It's Time to End Gerrymandering III: Safe Wins Continued
/Gerrymandering is the practice of drawing legislative districts in order to deliberately manipulate election outcomes. So far in this series we have discussed how the winner take all voting system employed for electing congressional delegation does not typically result in a party winning seats in proportion to its overall level of support and how this can complicate analysis of gerrymandering. We also discussed how statistical tests can be used to identify when the redistricting party has engineered artificial safe wins, or wins by comfortable but not blowout margins, to maximize their share of seats.
The first statistical test discussed was introduced by Dr Sam Wang of Princeton and was based on the concept of skew, defined by the difference between the mean and median vote share. A second test based on the concept of spread based on ratio of the standard deviation and the interquartile range was also discussed. These two tests are related to strategies that parties employ to rig the electoral map to increase their number of safe wins. The skew test reveals a strategy called packing, where a party loads its opponents into a few throwaway districts where it expects to lose by large margins, reducing the competition they face in the remaining districts. The spread test reflects a strategy where a party spreads its own supporters evenly across the state, resulting in win margins that cluster in the safe win region.
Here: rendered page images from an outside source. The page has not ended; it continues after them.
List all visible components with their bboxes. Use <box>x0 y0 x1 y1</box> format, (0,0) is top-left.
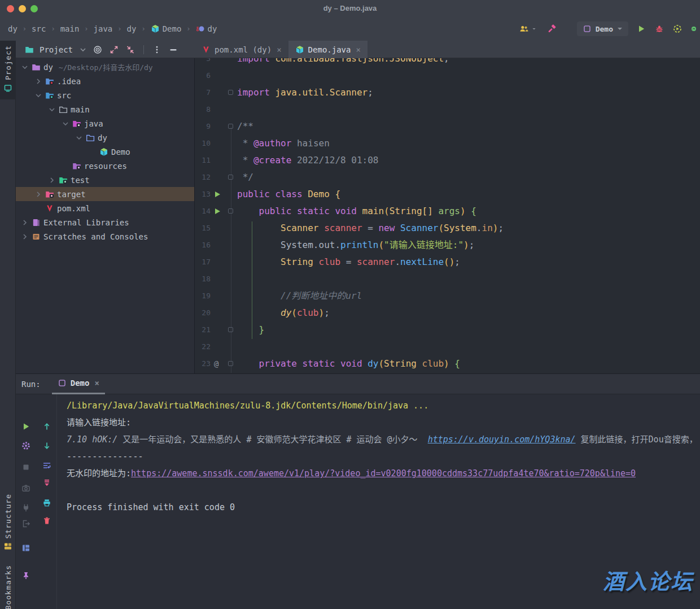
close-icon[interactable]: × <box>356 45 360 54</box>
stripe-button-structure[interactable]: Structure <box>0 489 16 556</box>
breadcrumb-item[interactable]: Demo <box>151 24 182 33</box>
breadcrumb-item[interactable]: dy <box>8 24 18 33</box>
breadcrumb-item-label: src <box>32 24 46 33</box>
build-hammer-icon[interactable] <box>548 24 557 33</box>
users-icon[interactable] <box>519 24 528 33</box>
run-gutter-icon[interactable] <box>214 186 223 203</box>
tree-row-demo[interactable]: Demo <box>16 145 195 159</box>
chevron-down-icon[interactable] <box>47 105 56 114</box>
run-panel-header: Run: Demo × <box>16 374 700 394</box>
rerun-icon[interactable] <box>21 422 30 431</box>
breadcrumb-item[interactable]: dy <box>196 24 217 33</box>
line-number: 23 <box>195 355 211 372</box>
profiler-icon[interactable] <box>691 24 697 33</box>
locate-icon[interactable] <box>93 45 102 54</box>
exit-icon[interactable] <box>21 519 30 528</box>
editor-line: 8 <box>195 101 700 118</box>
collapse-all-icon[interactable] <box>126 45 135 54</box>
chevron-right-icon[interactable] <box>20 232 29 241</box>
tree-row-dy[interactable]: dy <box>16 130 195 145</box>
line-number: 21 <box>195 321 211 338</box>
close-icon[interactable]: × <box>277 45 281 54</box>
card-icon <box>32 232 41 241</box>
fold-marker[interactable] <box>228 90 233 95</box>
code-text: /** <box>237 118 253 135</box>
camera-icon[interactable] <box>21 484 30 493</box>
editor-line: 16 System.out.println("请输入链接地址:"); <box>195 237 700 254</box>
chevron-right-icon[interactable] <box>47 176 56 185</box>
scroll-end-icon[interactable] <box>42 478 51 488</box>
settings-gear-icon[interactable] <box>21 441 30 450</box>
chevron-down-icon[interactable] <box>78 45 88 54</box>
tree-row-scratches-and-consoles[interactable]: Scratches and Consoles <box>16 229 195 243</box>
chevron-right-icon[interactable] <box>20 218 29 227</box>
annotation-gutter-icon[interactable]: @ <box>214 355 223 372</box>
print-icon[interactable] <box>42 498 51 507</box>
fold-marker[interactable] <box>228 124 233 129</box>
folder-icon <box>59 176 68 185</box>
down-stack-icon[interactable] <box>42 441 51 450</box>
clear-icon[interactable] <box>42 516 51 525</box>
pin-icon[interactable] <box>21 571 30 580</box>
breadcrumb-item[interactable]: src <box>32 24 46 33</box>
tree-row-src[interactable]: src <box>16 88 195 102</box>
dropdown-chevron-icon[interactable] <box>531 24 537 33</box>
tree-row-dy[interactable]: dy~/Desktop/抖音去水印/dy <box>16 60 195 74</box>
debug-icon[interactable] <box>655 24 664 33</box>
tree-row-pom-xml[interactable]: pom.xml <box>16 201 195 215</box>
stop-icon[interactable] <box>21 463 30 472</box>
tree-row-target[interactable]: target <box>16 187 195 201</box>
more-kebab-icon[interactable] <box>152 45 161 54</box>
tree-row--idea[interactable]: .idea <box>16 74 195 88</box>
chevron-right-icon[interactable] <box>34 77 43 86</box>
chevron-down-icon[interactable] <box>34 91 43 100</box>
maven-icon <box>202 45 211 54</box>
chevron-down-icon[interactable] <box>61 119 70 128</box>
tree-row-label: Demo <box>111 147 130 156</box>
fold-marker[interactable] <box>228 327 233 332</box>
breadcrumb-item[interactable]: main <box>60 24 80 33</box>
chevron-down-icon[interactable] <box>20 63 29 72</box>
fold-marker[interactable] <box>228 361 233 366</box>
editor-tab-bar: pom.xml (dy)×Demo.java× <box>195 41 700 58</box>
breadcrumb-item-label: dy <box>208 24 217 33</box>
tree-row-resources[interactable]: resources <box>16 159 195 173</box>
soft-wrap-icon[interactable] <box>42 461 51 470</box>
run-gutter-icon[interactable] <box>214 203 223 220</box>
tree-row-external-libraries[interactable]: External Libraries <box>16 215 195 229</box>
code-editor[interactable]: 5import com.alibaba.fastjson.JSONObject;… <box>195 58 700 373</box>
tree-row-main[interactable]: main <box>16 102 195 116</box>
tree-row-path-hint: ~/Desktop/抖音去水印/dy <box>59 62 153 72</box>
tree-row-label: dy <box>98 133 107 142</box>
stripe-button-bookmarks[interactable]: Bookmarks <box>0 560 16 609</box>
fold-marker[interactable] <box>228 175 233 180</box>
run-tab-demo[interactable]: Demo × <box>52 374 105 394</box>
editor-tab[interactable]: Demo.java× <box>288 41 368 58</box>
run-icon[interactable] <box>637 24 646 33</box>
up-stack-icon[interactable] <box>42 422 51 431</box>
tree-row-java[interactable]: java <box>16 116 195 130</box>
layout-icon[interactable] <box>21 543 30 553</box>
run-configuration-select[interactable]: Demo <box>577 21 628 36</box>
monitor-icon <box>3 84 12 93</box>
hide-icon[interactable] <box>169 45 178 54</box>
coverage-icon[interactable] <box>673 24 682 33</box>
editor-tab[interactable]: pom.xml (dy)× <box>195 41 288 58</box>
console-link[interactable]: https://aweme.snssdk.com/aweme/v1/play/?… <box>131 468 636 478</box>
close-icon[interactable]: × <box>94 379 99 388</box>
stripe-button-project[interactable]: Project <box>0 41 16 99</box>
editor-line: 14 public static void main(String[] args… <box>195 203 700 220</box>
breadcrumb-item[interactable]: dy <box>127 24 137 33</box>
attach-plug-icon[interactable] <box>21 503 30 512</box>
tree-row-test[interactable]: test <box>16 173 195 187</box>
chevron-down-icon[interactable] <box>75 133 84 142</box>
fold-marker[interactable] <box>228 208 233 214</box>
console-text: 7.10 hOK:/ <box>67 434 117 445</box>
console-link[interactable]: https://v.douyin.com/hYQ3kna/ <box>428 434 576 445</box>
line-number: 22 <box>195 338 211 355</box>
expand-all-icon[interactable] <box>110 45 119 54</box>
console-text: 复制此链接，打开Dou音搜索， <box>576 434 698 445</box>
folder-icon <box>32 63 41 72</box>
chevron-right-icon[interactable] <box>34 190 43 199</box>
breadcrumb-item[interactable]: java <box>94 24 113 33</box>
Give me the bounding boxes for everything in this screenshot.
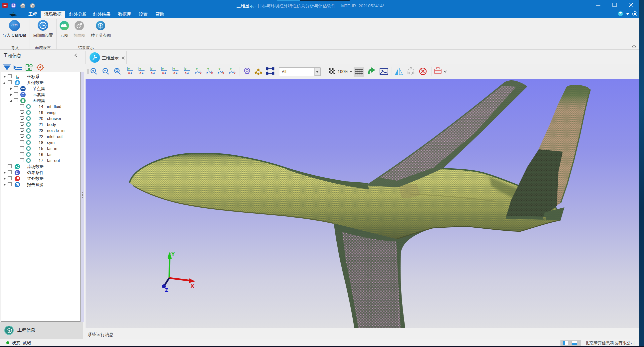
svg-text:z: z: [153, 71, 155, 74]
svg-text:z: z: [206, 71, 208, 75]
svg-text:x: x: [151, 71, 153, 74]
svg-text:z: z: [164, 71, 166, 74]
svg-text:z: z: [176, 71, 177, 74]
svg-text:Y: Y: [230, 67, 232, 71]
svg-text:z: z: [142, 71, 144, 74]
svg-text:x: x: [140, 71, 141, 74]
svg-text:Y: Y: [128, 67, 130, 71]
svg-text:z: z: [229, 71, 231, 75]
svg-text:Z: Z: [165, 287, 168, 293]
svg-text:x: x: [234, 71, 235, 75]
svg-text:Y: Y: [207, 67, 209, 71]
svg-text:z: z: [195, 71, 197, 75]
svg-text:x: x: [128, 71, 130, 74]
svg-text:x: x: [222, 71, 224, 75]
svg-text:z: z: [218, 71, 219, 75]
svg-text:x: x: [173, 71, 175, 74]
svg-text:x: x: [18, 76, 19, 79]
svg-text:Y: Y: [218, 67, 220, 71]
svg-text:z: z: [131, 71, 132, 74]
svg-text:Y: Y: [151, 67, 153, 71]
svg-text:Y: Y: [173, 67, 175, 71]
svg-text:Y: Y: [162, 67, 164, 71]
svg-text:z: z: [17, 77, 18, 79]
svg-text:Y: Y: [139, 67, 141, 71]
svg-text:x: x: [211, 71, 213, 75]
svg-text:100%: 100%: [338, 69, 348, 74]
svg-text:X: X: [190, 283, 194, 289]
svg-text:x: x: [200, 71, 201, 75]
svg-text:Y: Y: [196, 67, 198, 71]
svg-text:All: All: [282, 70, 286, 74]
svg-text:z: z: [187, 71, 189, 74]
svg-text:Y: Y: [171, 251, 175, 257]
svg-text:x: x: [185, 71, 186, 74]
svg-text:x: x: [162, 71, 164, 74]
svg-text:Y: Y: [184, 67, 186, 71]
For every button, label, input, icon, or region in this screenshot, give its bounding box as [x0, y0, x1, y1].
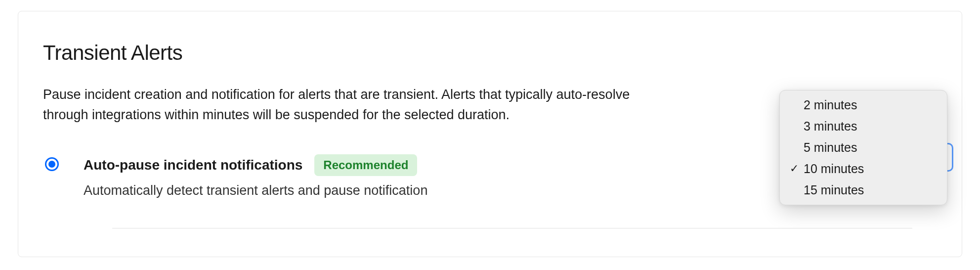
duration-dropdown-menu[interactable]: 2 minutes 3 minutes 5 minutes ✓ 10 minut…	[779, 90, 947, 205]
divider	[112, 228, 912, 228]
dropdown-item-10-minutes[interactable]: ✓ 10 minutes	[780, 158, 947, 180]
dropdown-item-2-minutes[interactable]: 2 minutes	[780, 94, 947, 116]
radio-container	[45, 154, 59, 171]
dropdown-item-label: 5 minutes	[804, 139, 857, 156]
dropdown-item-label: 15 minutes	[804, 181, 864, 199]
recommended-badge: Recommended	[314, 154, 417, 176]
option-label: Auto-pause incident notifications	[84, 157, 302, 173]
dropdown-item-label: 2 minutes	[804, 96, 857, 114]
dropdown-item-15-minutes[interactable]: 15 minutes	[780, 180, 947, 201]
dropdown-item-5-minutes[interactable]: 5 minutes	[780, 137, 947, 158]
auto-pause-radio[interactable]	[45, 157, 59, 171]
dropdown-item-label: 3 minutes	[804, 118, 857, 135]
dropdown-item-3-minutes[interactable]: 3 minutes	[780, 116, 947, 137]
check-icon: ✓	[790, 161, 804, 177]
section-description: Pause incident creation and notification…	[43, 85, 666, 125]
dropdown-item-label: 10 minutes	[804, 160, 864, 178]
section-title: Transient Alerts	[43, 41, 937, 65]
In this post, we will follow with further discussion of statistical tests and introduce some additional measures that can be used to develop tests based on spread. The goal is to create tests based on well known statistics that detect gerrymandering but are simple enough to avoid the need for special software. This is easier said than done, since there is no one size fits all strategy to gerrymander a state and a test that is simple may not cover all cases. In addition, with computerized redistricting, once a statistical test is set as standard for a legally actionable threshold for striking down a district map, parties can attempt to develop strategies to increase their advantage while flying under the radar of the test. We will attempt to address this in by identifying gerrymandered voting patterns which would pass the statistical tests under consideration.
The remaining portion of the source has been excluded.